I have also been lucky to have had the support of a number of excellent writers for children and young adults. Di Bates, who wrote Crossing the Line which was shortlisted for the NSW Premier’s Award for Young Adult Literature in 2009, was my mentor for many years. I am in a writer’s workshop group which includes twice CBCA Honour book author Bill Condon. I could easily write a list a page long of writers and aspiring authors who have helped and encouraged me.

Have you been to all the places where your books are set?

Only in my head! I haven’t travelled much at all. People are always surprised to find I wrote Polar Boy having only been to the snow for a few days. But I have a good imagination. I watch documentaries, read books, look at pictures and then I close my eyes. I write historical fiction. I can’t go back in time but that doesn’t stop me writing about hundreds of years ago. In the same way it doesn’t matter to me whether I’ve been to the places I write about either. In my imagination I can go anywhere. Any time.

What are you working on now?

My newest book is Jaguar Warrior. It’s the story of Atl, a young Aztec slave boy, waiting to be sacrificed. Atl is a fast runner so when the Spanish invade and messenger is needed to take a plea for help to the nearest city, Atl is released. It’s about choices. Will Atl run for himself or the city who wanted to kill him? Or will he just hide from the Captain who hunts him? It’s an adventure but a very dangerous one.
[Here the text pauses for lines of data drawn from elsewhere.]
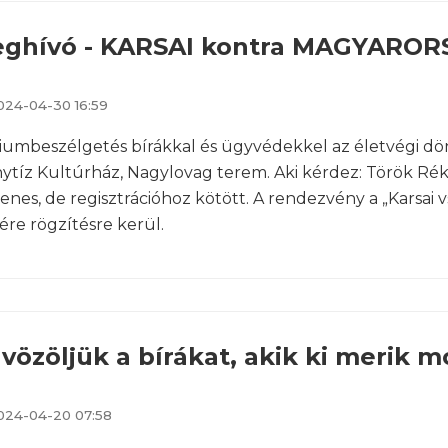
ghívó - KARSAI kontra MAGYARORS
024-04-30 16:59
umbeszélgetés bírákkal és ügyvédekkel az életvégi dö
ytíz Kultúrház, Nagylovag terem. Aki kérdez: Török Rék
enes, de regisztrációhoz kötött. A rendezvény a „Kars
ére rögzítésre kerül.
vözöljük a bírákat, akik ki merik
024-04-20 07:58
I am currently editing Samurai Kids 5: Fire Lizard which will be released in September 2010. Yesterday I saw some wonderful illustrations for the first few chapters. And I am writing Book 6, which might be called Bat Wings. In my To Do pile is the manuscript for my first picture book, Sad the Dog. It’s a busy time for me but I feel very lucky to be working at something I love.
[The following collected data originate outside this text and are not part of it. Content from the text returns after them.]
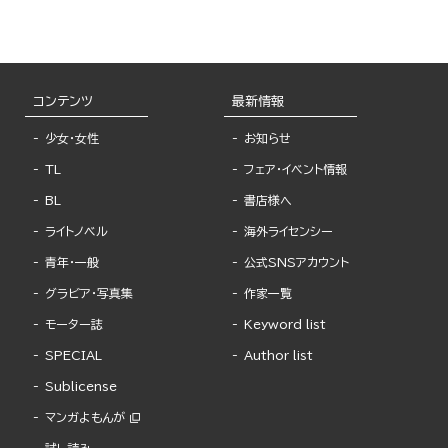
コンテンツ
最新情報
少女・女性
お知らせ
TL
フェア・イベント情報
BL
書店様へ
ライトノベル
海外ライセンシー
青年・一般
公式SNSアカウント
グラビア・写真集
作家一覧
モーター誌
Keyword list
SPECIAL
Author list
Sublicense
マンガよもんが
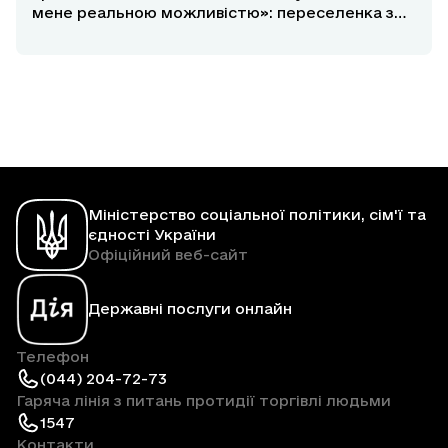
мене реальною можливістю»: переселенка з
Маріуполя розповіла про участь у програмі
«єОселя»
Міністерство соціальної політики, сім'ї та
єдності України
Офіційний веб-сайт
Державні послуги онлайн
Телефон
(044) 204-72-73
Гаряча лінія з питань протидії торгівлі людьми
1547
Контакти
If a young writer or reader wanted to contact you, where could they find you?

I can be contacted by email at samuraikids@people.net.au I always respond and love to get emails from young people. I am also in the Samurai Kids forum every day, so anyone interested can talk to me there about writing, my books, ninjas, samurai and all sorts of things. Sometimes we have competitions and members get a coloured belt and samurai (or ninja) weapon based on the number of posts they make.

You can find out more about Sandy Fussell’s books by visiting her website: http://www.sandyfussell.com.

Author:

Rebecca Newman is a children's writer and poet, and the editor of the Australian children's literary blog, Alphabet Soup. rebeccanewman.net.au.

3 thoughts on “Interview with Sandy Fussell, author of the Samurai Kids series

  1. Sandy’s advice for young writers also applies to those of us who are not so young. It’s great to have authors of Sandy’s calibre willing to share their enthusiasm and expertise with us. Thanks Rebecca and Sandy!